Collected data:
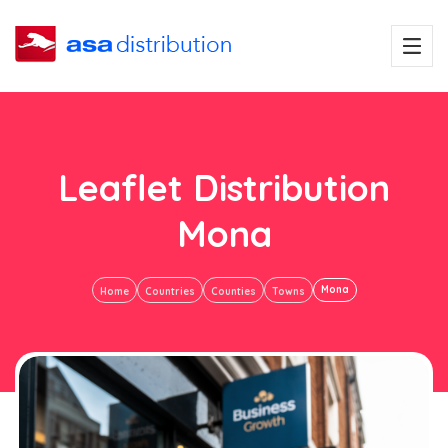
Leaflet Distribution
Mona
Mona
Home
Countries
Counties
Towns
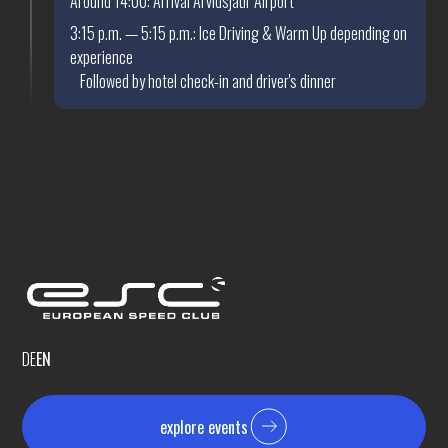
Around 14:00: Arrival Arvidsjaur Airport
3:15 p.m. — 5:15 p.m.: Ice Driving & Warm Up depending on
experience
Followed by hotel check-in and driver's dinner
DE
EN
explore events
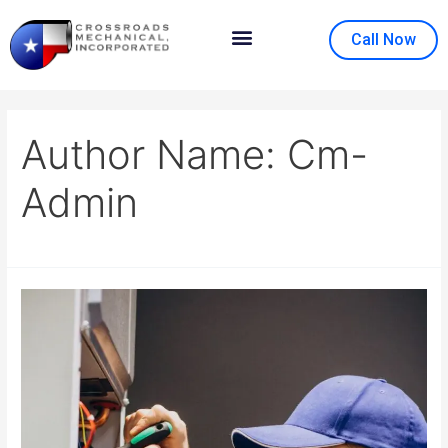
Call Now
Contact Us
About Us
Author Name: Cm-
Admin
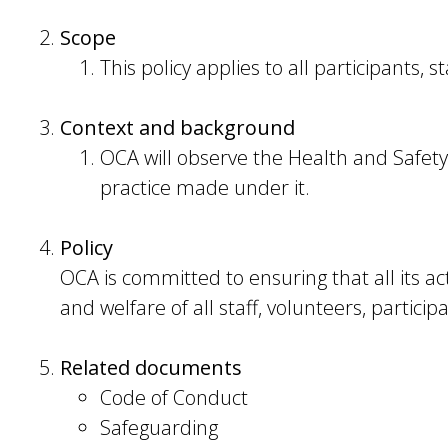
Scope
This policy applies to all participants, s
Context and background
OCA will observe the Health and Safety
practice made under it.
Policy
OCA is committed to ensuring that all its acti
and welfare of all staff, volunteers, particip
Related documents
Code of Conduct
Safeguarding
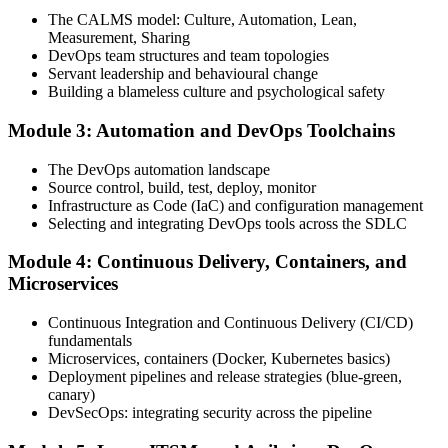
one full-length 40-question mock exam.
The CALMS model: Culture, Automation, Lean,
Measurement, Sharing
Step 4
DevOps team structures and team topologies
Servant leadership and behavioural change
Schedule the DevOps Foundation Exam
Building a blameless culture and psychological safety
Module 3: Automation and DevOps Toolchains
Book your exam through your DevOps Institute account: 40
The DevOps automation landscape
multiple-choice questions, 60 minutes, 65% pass mark, closed book.
Source control, build, test, deploy, monitor
Online proctored or at an approved test centre.
Infrastructure as Code (IaC) and configuration management
Selecting and integrating DevOps tools across the SDLC
Step 5
Module 4: Continuous Delivery, Containers, and
Take the DevOps Foundation Exam
Microservices
Continuous Integration and Continuous Delivery (CI/CD)
fundamentals
Sit the exam. You receive a provisional result at the end of the online
Microservices, containers (Docker, Kubernetes basics)
exam, with the official certificate and digital badge issued shortly
Deployment pipelines and release strategies (blue-green,
after.
canary)
DevSecOps: integrating security across the pipeline
Step 6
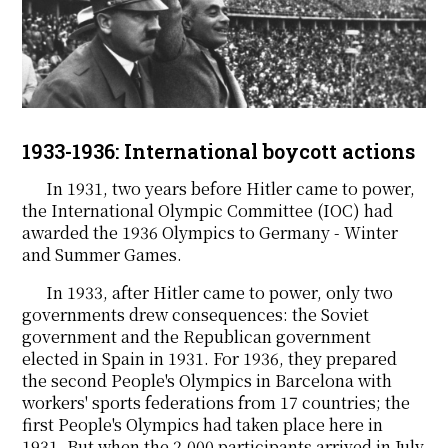
1933-1936: International boycott actions
In 1931, two years before Hitler came to power,
the International Olympic Committee (IOC) had
awarded the 1936 Olympics to Germany - Winter
and Summer Games.
In 1933, after Hitler came to power, only two
governments drew consequences: the Soviet
government and the Republican government
elected in Spain in 1931. For 1936, they prepared
the second People's Olympics in Barcelona with
workers' sports federations from 17 countries; the
first People's Olympics had taken place here in
1931. But when the 2,000 participants arrived in July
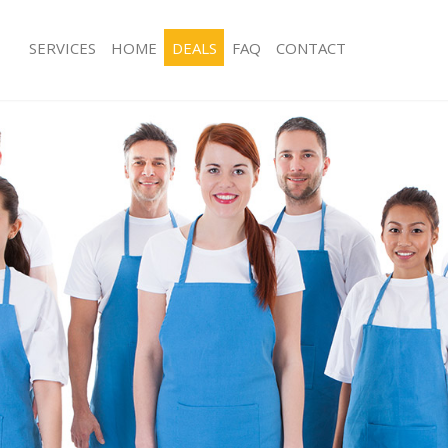
SERVICES
HOME
DEALS
FAQ
CONTACT
es Herne Hill
Carpet Cleaning Herne Hill
g Herne Hill
Hard floor Cleaning Herne Hill
ng Herne Hill
Office Cleaning Herne Hill
erne Hill
Rug Cleaning Herne Hill
 Herne Hill
After Builders Cleaning Herne Hill
lean Herne Hill
Upholstery Cleaning Herne Hill
Herne Hill
After Party Cleaning Herne Hill
g Herne Hill
Leather Sofa Cleaning Herne Hill
Herne Hill
Patio Cleaners Herne Hill
rne Hill
Oven Cleaning Herne Hill
aning Herne Hill
Residential Cleaning Herne Hill
ing Herne Hill
End of Tenancy Cleaning Herne Hill
 Herne Hill
Domestic Cleaning Herne Hill
g Herne Hill
Regular Cleaning Herne Hill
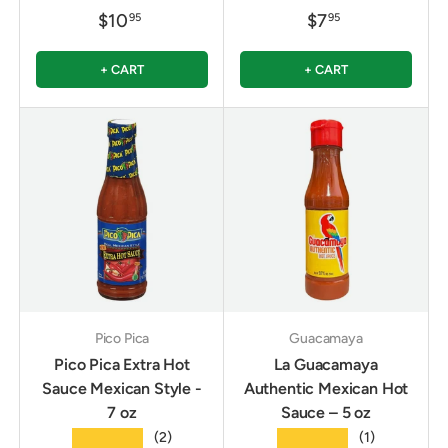
$10
$7
95
95
+ CART
+ CART
Pico Pica
Guacamaya
Pico Pica Extra Hot
La Guacamaya
Sauce Mexican Style -
Authentic Mexican Hot
7 oz
Sauce – 5 oz
★★★★★
★★★★★
(2)
(1)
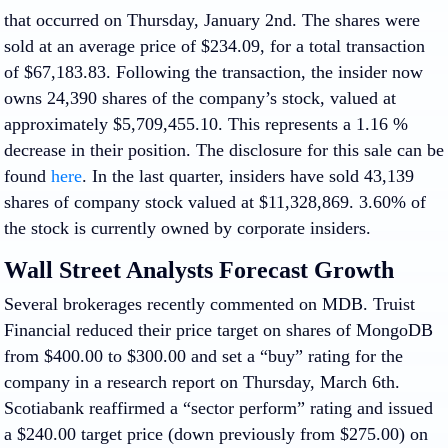
that occurred on Thursday, January 2nd. The shares were
sold at an average price of $234.09, for a total transaction
of $67,183.83. Following the transaction, the insider now
owns 24,390 shares of the company’s stock, valued at
approximately $5,709,455.10. This represents a 1.16 %
decrease in their position. The disclosure for this sale can be
found
here
. In the last quarter, insiders have sold 43,139
shares of company stock valued at $11,328,869. 3.60% of
the stock is currently owned by corporate insiders.
Wall Street Analysts Forecast Growth
Several brokerages recently commented on MDB. Truist
Financial reduced their price target on shares of MongoDB
from $400.00 to $300.00 and set a “buy” rating for the
company in a research report on Thursday, March 6th.
Scotiabank reaffirmed a “sector perform” rating and issued
a $240.00 target price (down previously from $275.00) on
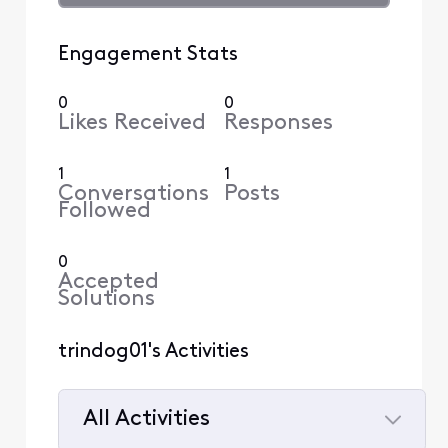
Engagement Stats
0
0
Likes Received
Responses
1
1
Conversations
Posts
Followed
0
Accepted
Solutions
trindog01's Activities
All Activities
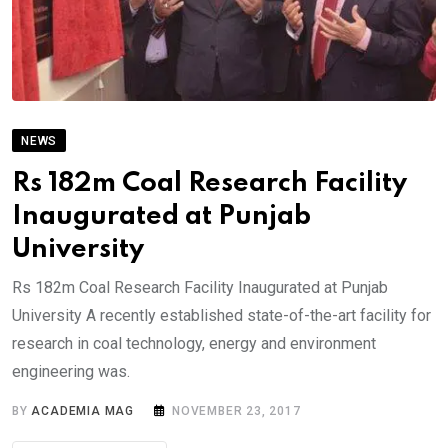
NEWS
Rs 182m Coal Research Facility
Inaugurated at Punjab
University
Rs 182m Coal Research Facility Inaugurated at Punjab
University A recently established state-of-the-art facility for
research in coal technology, energy and environment
engineering was.
BY
ACADEMIA MAG
NOVEMBER 23, 2017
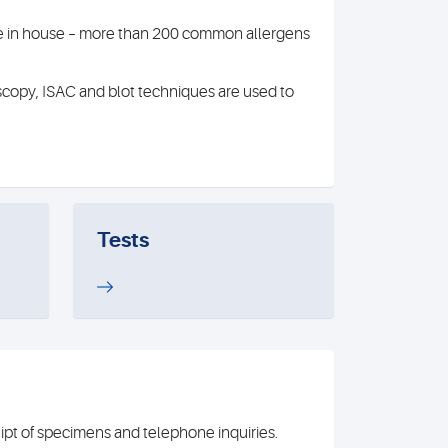
able in house – more than 200 common allergens
scopy, ISAC and blot techniques are used to
Tests
t of specimens and telephone inquiries.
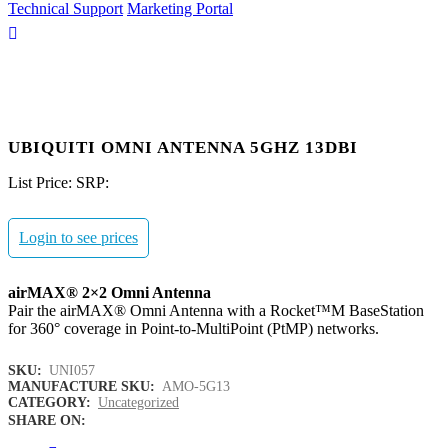
Technical Support
Marketing Portal
UBIQUITI OMNI ANTENNA 5GHZ 13DBI
List Price:
SRP:
Login to see prices
airMAX® 2×2 Omni Antenna
Pair the airMAX® Omni Antenna with a Rocket™M BaseStation
for 360° coverage in Point-to-MultiPoint (PtMP) networks.
SKU:
UNI057
MANUFACTURE SKU:
AMO-5G13
CATEGORY:
Uncategorized
SHARE ON:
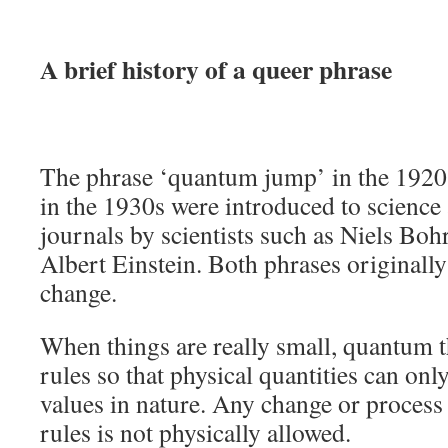
A brief history of a queer phrase
The phrase ‘quantum jump’ in the 1920
in the 1930s were introduced to science
journals by scientists such as Niels Bo
Albert Einstein. Both phrases originall
change.
When things are really small, quantum 
rules so that physical quantities can onl
values in nature. Any change or process 
rules is not physically allowed.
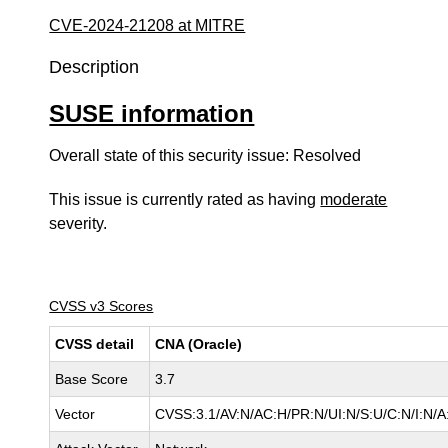
CVE-2024-21208 at MITRE
Description
SUSE information
Overall state of this security issue: Resolved
This issue is currently rated as having
moderate
severity.
CVSS v3 Scores
CVSS detail
CNA (Oracle)
Base Score
3.7
Vector
CVSS:3.1/AV:N/AC:H/PR:N/UI:N/S:U/C:N/I:N/A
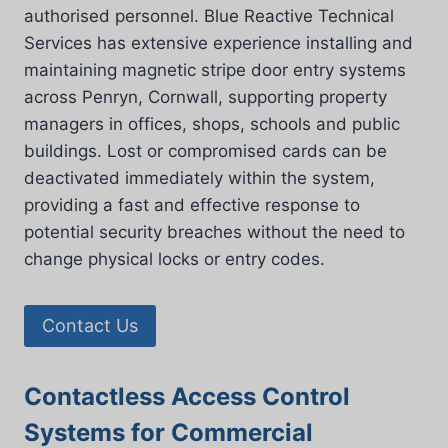
authorised personnel. Blue Reactive Technical
Services has extensive experience installing and
maintaining magnetic stripe door entry systems
across Penryn, Cornwall, supporting property
managers in offices, shops, schools and public
buildings. Lost or compromised cards can be
deactivated immediately within the system,
providing a fast and effective response to
potential security breaches without the need to
change physical locks or entry codes.
Contact Us
Contactless Access Control
Systems for Commercial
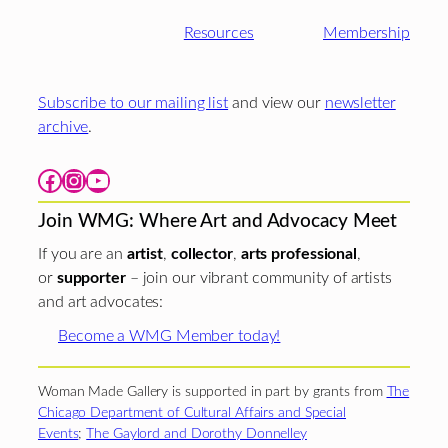
Resources
Membership
Subscribe to our mailing list
and view our
newsletter
archive
.
Facebook
Instagram
YouTube
Join WMG: Where Art and Advocacy Meet
If you are an
artist
,
collector
,
arts professional
,
or
supporter
– join our vibrant community of artists
and art advocates:
Become a WMG Member today!
Woman Made Gallery is supported in part by grants from
The
Chicago Department of Cultural Affairs and Special
Events
;
The Gaylord and Dorothy Donnelley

TASK TO COMPLETE:
Scan the entries and show every line in which the word "shares" is found.

WORKED SOLUTION:
that occurred on Thursday, January 2nd. The shares were
owns 24,390 shares of the company’s stock, valued at
shares of company stock valued at $11,328,869. 3.60% of
Financial reduced their price target on shares of MongoDB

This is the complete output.